Wednesday, January 6, 2010
An Unhappy Pest-Filled 2010
By Alan Caruba
From its inception on December 2, 1970, the Environmental Protection Agency has done everything in its power to deprive Americans of the protection against insect and rodent pests that is afforded by the proper use of pesticides.
I know this from personal experience because in the 1980s I worked with a company that produced a pesticide called Ficam. Following its introduction, it was immediately embraced by the pest control industry because, not only did it work wonders against a broad spectrum of insect pest species, it was applied with nothing more toxic than tap water!
It costs several millions of dollars to get a pesticide registered with the EPA because they are subject to all kinds of field and laboratory tests to ensure they do not pose an unacceptable risk to the public. Despite having secured registration, the EPA came back to the company within a decade and demanded it re-register the product. The company decided to no longer market Ficam in America.
This is just one example, but perhaps the worst was the way the EPA denied access to Dursban, a Dow Agrosciences product, that was so effective and widely used for such a long time that it was evident it posed no threat to humans unless, perhaps, you drank it right from the bottle or injected it directly into your blood stream.
On June 10, 2000, using the power authorized by the 1996 Food Quality Protection Act, the EPA decided that anything that good had to be a risk to public health and forced the company to restrict it to agricultural use only. Some eighty popular pest control products used Dursban as a component, but you can no longer find them in your home and garden store.

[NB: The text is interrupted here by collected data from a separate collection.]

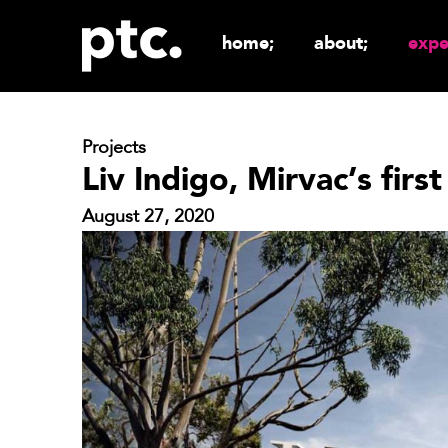
home;
about;
expe
Projects
Liv Indigo, Mirvac’s first
August 27, 2020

The latest effort to deprive Americans of any protection against Mother Nature’s most active vectors of disease, insect and rodent pests, was announced in late December. The EPA requested public comment on options for disclosing inert ingredients in pesticides. This is a required charade before the EPA is allowed to do what it has already made up its mind to do. Inert ingredients are part of the end use product formulation and are not, by definition, active ingredients.

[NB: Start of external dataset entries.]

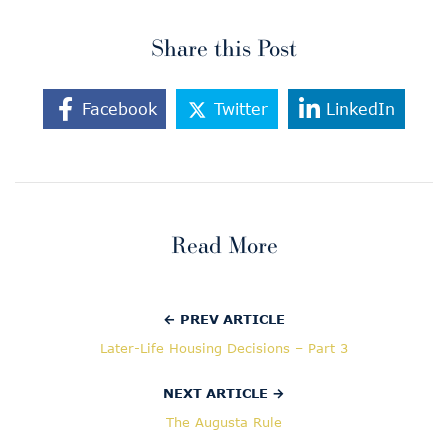
Share this Post
Facebook
Twitter
LinkedIn
Read More
← PREV ARTICLE
Later-Life Housing Decisions – Part 3
NEXT ARTICLE →
The Augusta Rule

Pesticide manufacturers usually only disclose their inert ingredients to the EPA. More than 350 inert pesticide ingredients are at risk. This latest attack on the public’s access to pesticides was in response to a petition by the Northwest Coalition for Alternatives to Pesticides. These demented “environmental” groups exist for the single purpose of leaving the public vulnerable to a list of diseases spread by insects and rodents.
If you’re a big fan of Salmonella, dysentery, murine typhus fever, leptospirosis, trichinosis, gastroenteritis, Lyme disease, West Nile Fever, Bubonic plague, and a host of other diseases spread by insect and rodent pests, you are going to love the EPA because it has been doing everything in its power to bring about their spread. Much of what we accept as public health today is based on the use of pesticides by trained, licensed, and certified pest control professionals.
In the endless effort to make schools “safer” for those condemned to twelve years of incarceration in them, Congressman Rush Holt (D-NJ) has introduced H.R. 4159, the School Environment Protection Act (SEPA) to inflict a one-size-fits-all piece of legislation on American schools from Alaska to Alabama. Suffice it to say, different States and region of the nation have different insect and rodent pest populations. There are vast numbers of different species and each has specific habits and habitats.
At the request of Beyond Pesticides, yet another group devoted to leaving children and adults vulnerable to an astonishing variety of pest species, Rep. Holt’s bill ignores the fact that 38 States have approved or implemented a state law or rule expressly related to the management of pests in schools. In many cases, these rules have been in place for more than fifteen years.
No doubt the public will be deluged with studies asserting that pesticides are associated with acute illnesses due to exposure at school, but under the widely used standards of Integrated Pest Management (IPM) the likelihood of exposure is virtually non-existent.
It’s bad enough that the EPA is insanely insisting that carbon dioxide, a gas vital to the growth of all vegetation and all life on planet Earth, is a “pollutant”, but these latest regulatory and legislative actions add up to just one thing, a very buggy 2010 and beyond if enacted.